What needs to be done
Your task is to repeat the entries word for word while leaving out the pictures.

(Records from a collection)

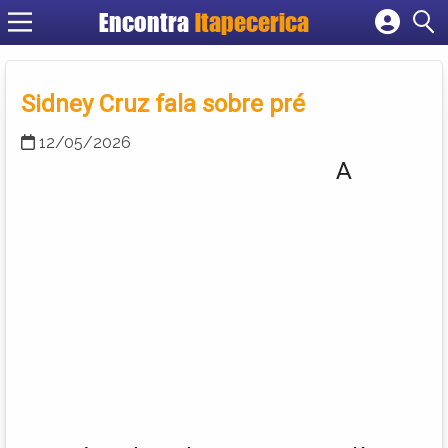
Encontra
Itapecerica
Cadastrar empresa
Fazer login
Sidney Cruz fala sobre pré
Criar conta
12/05/2026
A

Written answer
Encontra
Itapecerica
Cadastrar empresa
Fazer login
Sidney Cruz fala sobre pré
Criar conta
12/05/2026
A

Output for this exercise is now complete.